Puzzler: "Funny face" in the ED: An infant with vomiting, fever, and neurologic signs

April 1, 2005

You've been called down to the emergency department early this morning by the ED attending to see a 5-month-old girl brought in by her parents because of vomiting. The attending does not see signs of dehydration, but reports that the baby "looks funny."

You've been called down to the emergency department early this morning by the ED attending to see a 5-month-old girl brought in by her parents because of vomiting. The attending does not see signs of dehydration, but reports that the baby "looks funny."

At first glance, you note that this well-developed, well-nourished infant is not moving her left side as well as her right side, and has an asymmetric face. Upon questioning her parents-who speak Spanish and little English-you learn that the baby is the product of an unremarkable pregnancy and delivery and was born in the United States to immigrant parents. She has otherwise been healthy-until recently, when she was hospitalized for pneumonia, otitis media, and fever after being unresponsive to amoxicillin at home for these problems. She was discharged just 36 hours ago, on amoxicillin-clavulanate, and now she's back in the ED.

The girl's symptoms include nonbloody, nonbilious emesis in the past 24 hours, slightly diminished interest in breastfeeding, and a persistent fever (38.6° C on arrival in the ED). The parents report good urine output. The history is negative for travel; there is no family history of bleeding disorders or stroke. The attending reports no signs of upper respiratory infection or trauma, and no seizures.

You categorize the differential diagnosis of this infant with hemiparesis as vascular (stroke, bleed), infectious (meningitis, encephalitis), metabolic, and a mass causing hydrocephalus or increased intracranial pressure. You plan your workup.

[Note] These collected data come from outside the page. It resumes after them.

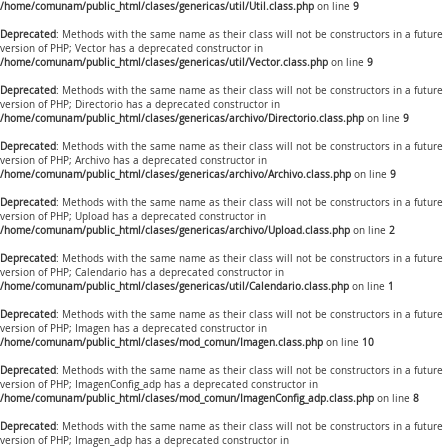
/home/comunam/public_html/clases/genericas/util/Util.class.php
on line
9
Deprecated
: Methods with the same name as their class will not be constructors in a future
version of PHP; Vector has a deprecated constructor in
/home/comunam/public_html/clases/genericas/util/Vector.class.php
on line
9
Deprecated
: Methods with the same name as their class will not be constructors in a future
version of PHP; Directorio has a deprecated constructor in
/home/comunam/public_html/clases/genericas/archivo/Directorio.class.php
on line
9
Deprecated
: Methods with the same name as their class will not be constructors in a future
version of PHP; Archivo has a deprecated constructor in
/home/comunam/public_html/clases/genericas/archivo/Archivo.class.php
on line
9
Deprecated
: Methods with the same name as their class will not be constructors in a future
version of PHP; Upload has a deprecated constructor in
/home/comunam/public_html/clases/genericas/archivo/Upload.class.php
on line
2
Deprecated
: Methods with the same name as their class will not be constructors in a future
version of PHP; Calendario has a deprecated constructor in
/home/comunam/public_html/clases/genericas/util/Calendario.class.php
on line
1
Deprecated
: Methods with the same name as their class will not be constructors in a future
version of PHP; Imagen has a deprecated constructor in
/home/comunam/public_html/clases/mod_comun/Imagen.class.php
on line
10
Deprecated
: Methods with the same name as their class will not be constructors in a future
version of PHP; ImagenConfig_adp has a deprecated constructor in
/home/comunam/public_html/clases/mod_comun/ImagenConfig_adp.class.php
on line
8
Deprecated
: Methods with the same name as their class will not be constructors in a future
version of PHP; Imagen_adp has a deprecated constructor in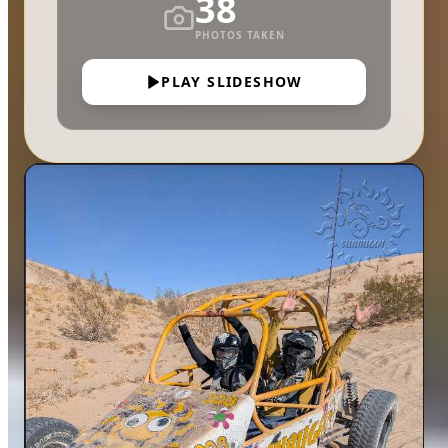
38
PHOTOS TAKEN
PLAY SLIDESHOW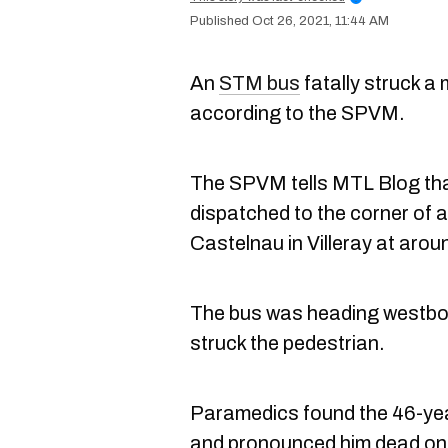
Oct 26, 2021, 11:44 AM
An
STM bus
fatally struck a
according to the SPVM.
The SPVM tells MTL Blog tha
dispatched to the corner of
Castelnau in Villeray at aroun
The bus was heading westbou
struck the pedestrian.
Paramedics found the 46-yea
and pronounced him dead on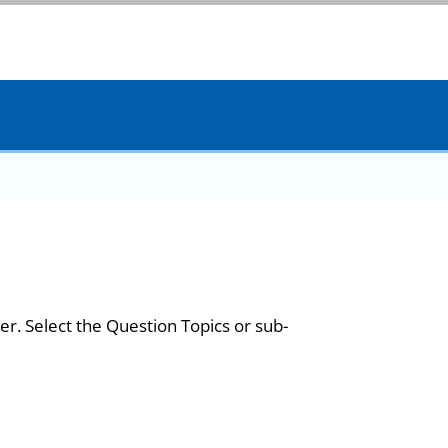
er. Select the Question Topics or sub-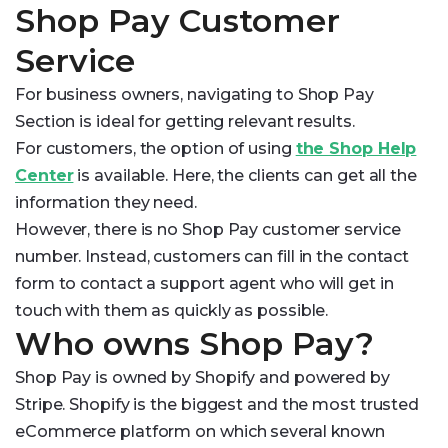
Shop Pay Customer
Service
For business owners, navigating to Shop Pay
Section is ideal for getting relevant results.
For customers, the option of using
the Shop Help
Center
is available. Here, the clients can get all the
information they need.
However, there is no Shop Pay customer service
number. Instead, customers can fill in the contact
form to contact a support agent who will get in
touch with them as quickly as possible.
Who owns Shop Pay?
Shop Pay is owned by Shopify and powered by
Stripe. Shopify is the biggest and the most trusted
eCommerce platform on which several known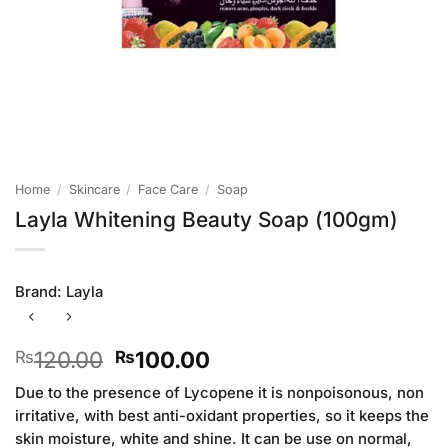
Home
/
Skincare
/
Face Care
/
Soap
Layla Whitening Beauty Soap (100gm)
Brand:
Layla
Original
Current
120.00
100.00
₨
₨
price
price
Due to the presence of Lycopene it is nonpoisonous, non
was:
is:
irritative, with best anti-oxidant properties, so it keeps the
₨120.00.
₨100.00.
skin moisture, white and shine. It can be use on normal,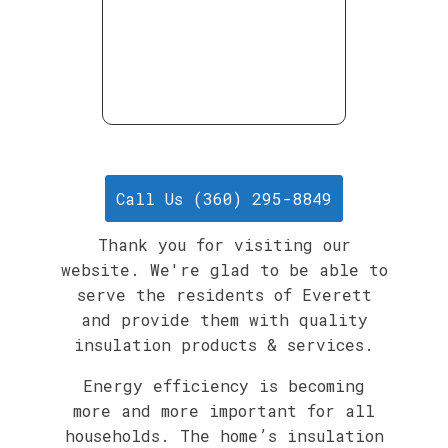
Call Us (360) 295-8849
Thank you for visiting our
website. We're glad to be able to
serve the residents of Everett
and provide them with quality
insulation products & services.
Energy efficiency is becoming
more and more important for all
households. The home’s insulation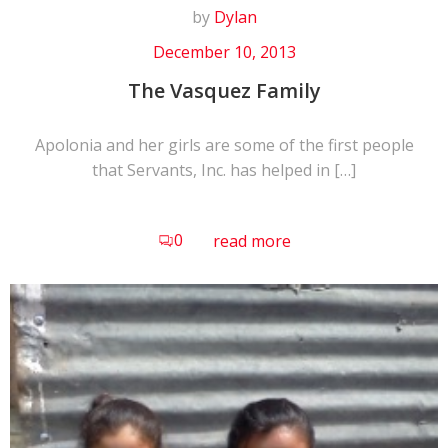
by
Dylan
December 10, 2013
The Vasquez Family
Apolonia and her girls are some of the first people
that Servants, Inc. has helped in […]
0
read more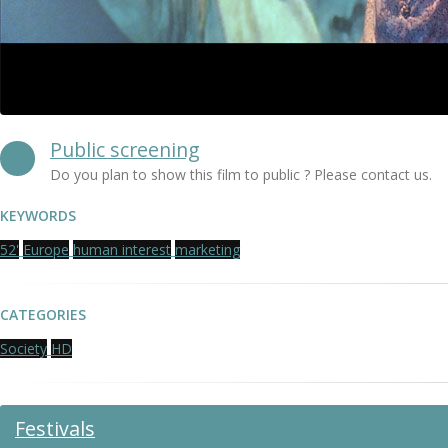
Public screening
Do you plan to show this film to public ? Please contact us.
KEYWORDS
52'
Europe
human interest
marketing
CATEGORIES
Society
HD
Festivals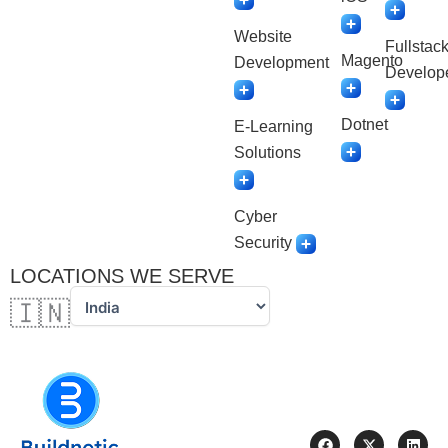
Website
Fullstac
Magento
Development
Develop
Dotnet
E-Learning
Solutions
Cyber
Security
LOCATIONS WE SERVE
🇮🇳
F
X
L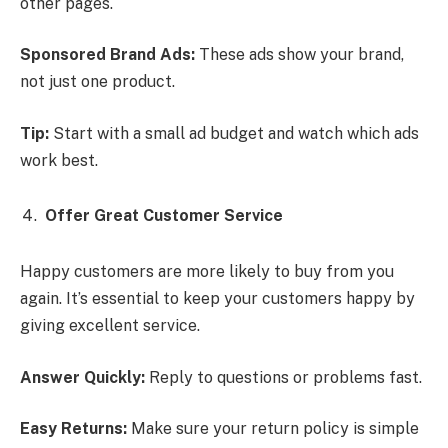
other pages.
Sponsored Brand Ads:
These ads show your brand,
not just one product.
Tip:
Start with a small ad budget and watch which ads
work best.
Offer Great Customer Service
Happy customers are more likely to buy from you
again. It’s essential to keep your customers happy by
giving excellent service.
Answer Quickly:
Reply to questions or problems fast.
Easy Returns:
Make sure your return policy is simple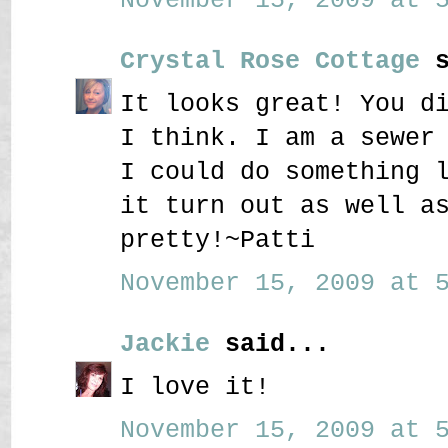
Crystal Rose Cottage
s
It looks great! You d
I think. I am a sewer
I could do something 
it turn out as well a
pretty!~Patti
November 15, 2009 at 5
Jackie
said...
I love it!
November 15, 2009 at 5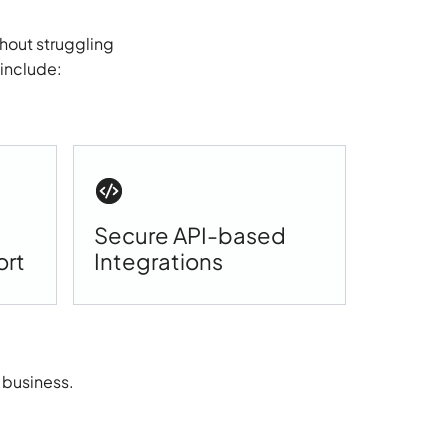
hout struggling
 include:
Secure API-based
ort
Integrations
 business.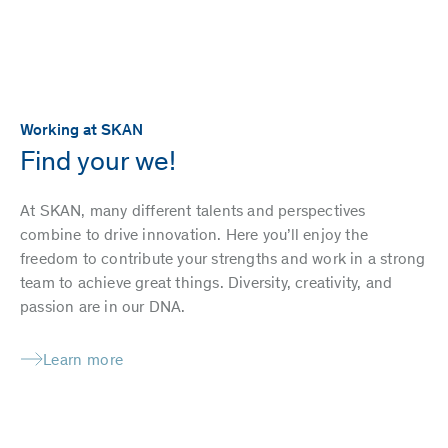
Working at SKAN
Find your we!
At SKAN, many different talents and perspectives
combine to drive innovation. Here you’ll enjoy the
freedom to contribute your strengths and work in a strong
team to achieve great things. Diversity, creativity, and
passion are in our DNA.
Learn more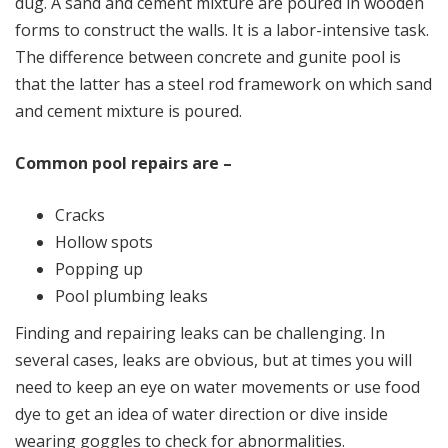
dug. A sand and cement mixture are poured in wooden
forms to construct the walls. It is a labor-intensive task.
The difference between concrete and gunite pool is
that the latter has a steel rod framework on which sand
and cement mixture is poured.
Common pool repairs are –
Cracks
Hollow spots
Popping up
Pool plumbing leaks
Finding and repairing leaks can be challenging. In
several cases, leaks are obvious, but at times you will
need to keep an eye on water movements or use food
dye to get an idea of water direction or dive inside
wearing goggles to check for abnormalities.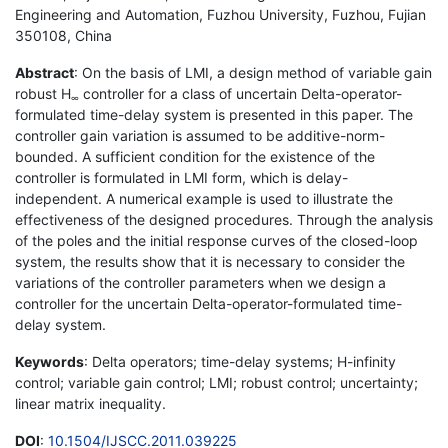
Engineering and Automation, Fuzhou University, Fuzhou, Fujian
350108, China
Abstract
: On the basis of LMI, a design method of variable gain
robust H
controller for a class of uncertain Delta-operator-
∞
formulated time-delay system is presented in this paper. The
controller gain variation is assumed to be additive-norm-
bounded. A sufficient condition for the existence of the
controller is formulated in LMI form, which is delay-
independent. A numerical example is used to illustrate the
effectiveness of the designed procedures. Through the analysis
of the poles and the initial response curves of the closed-loop
system, the results show that it is necessary to consider the
variations of the controller parameters when we design a
controller for the uncertain Delta-operator-formulated time-
delay system.
Keywords
: Delta operators; time-delay systems; H-infinity
control; variable gain control; LMI; robust control; uncertainty;
linear matrix inequality.
DOI
:
10.1504/IJSCC.2011.039225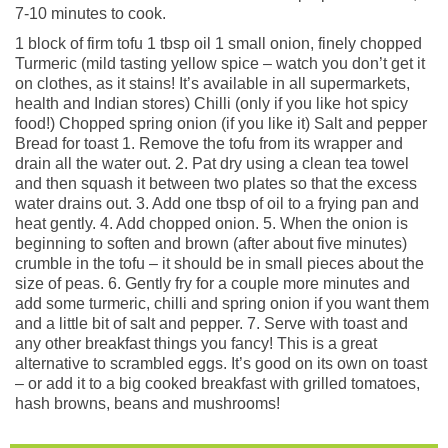
7-10 minutes to cook.
1 block of firm tofu 1 tbsp oil 1 small onion, finely chopped
Turmeric (mild tasting yellow spice – watch you don’t get it
on clothes, as it stains! It’s available in all supermarkets,
health and Indian stores) Chilli (only if you like hot spicy
food!) Chopped spring onion (if you like it) Salt and pepper
Bread for toast 1. Remove the tofu from its wrapper and
drain all the water out. 2. Pat dry using a clean tea towel
and then squash it between two plates so that the excess
water drains out. 3. Add one tbsp of oil to a frying pan and
heat gently. 4. Add chopped onion. 5. When the onion is
beginning to soften and brown (after about five minutes)
crumble in the tofu – it should be in small pieces about the
size of peas. 6. Gently fry for a couple more minutes and
add some turmeric, chilli and spring onion if you want them
and a little bit of salt and pepper. 7. Serve with toast and
any other breakfast things you fancy! This is a great
alternative to scrambled eggs. It’s good on its own on toast
– or add it to a big cooked breakfast with grilled tomatoes,
hash browns, beans and mushrooms!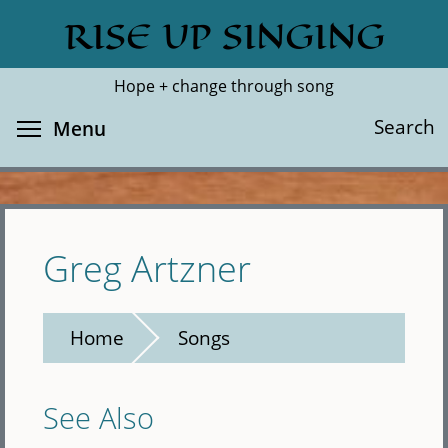
Skip
RISE UP SINGING
Search
Cl
to
main
Hope + change through song
content
Toggle menu visibility
Search
Menu
Greg Artzner
Home
Songs
See Also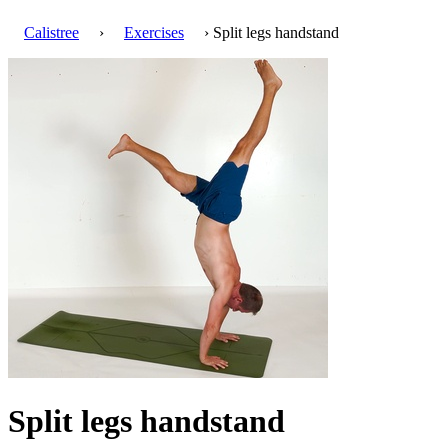
Calistree
›
Exercises
› Split legs handstand
Split legs handstand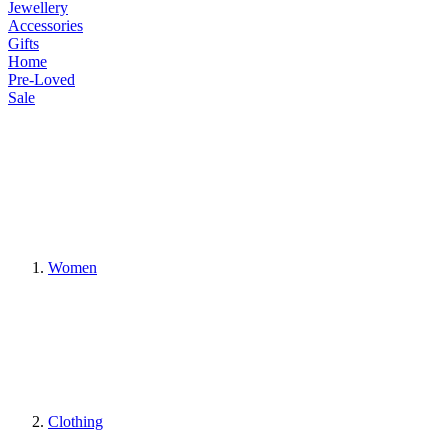
Jewellery
Accessories
Gifts
Home
Pre-Loved
Sale
Women
Clothing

An emergent computed tomographic (CT) scan of the head does not show a mass effect or a bleed; the radiologist sees what might be mild edema in the area of the right sylvian fissure. Lumbar puncture shows a white blood cell count of 47/µL in the cerebrospinal fluid (CSF), with 35% polymorphonuclear cells, 28% lymphocytes, and 37% monocytes; a red blood cell count of 1/uL; glucose, 41 mg/dL; and protein, 86 mg/dL. Gram stain is negative for organisms; tests of bacterial antigens are negative. Other admission laboratory tests, including electrolytes, cholesterol, triglycerides, prothrombin time, partial thromboplastin time, and venous blood gases, are remarkable only for a low sodium level (131 mEq/L). A complete blood count reveals a WBC count of 19.7 x 103/uL, with 43% granulocytes, 47% lymphocytes, and 9% monocytes. A chest radiograph shows persistent right middle-lobe pneumonia.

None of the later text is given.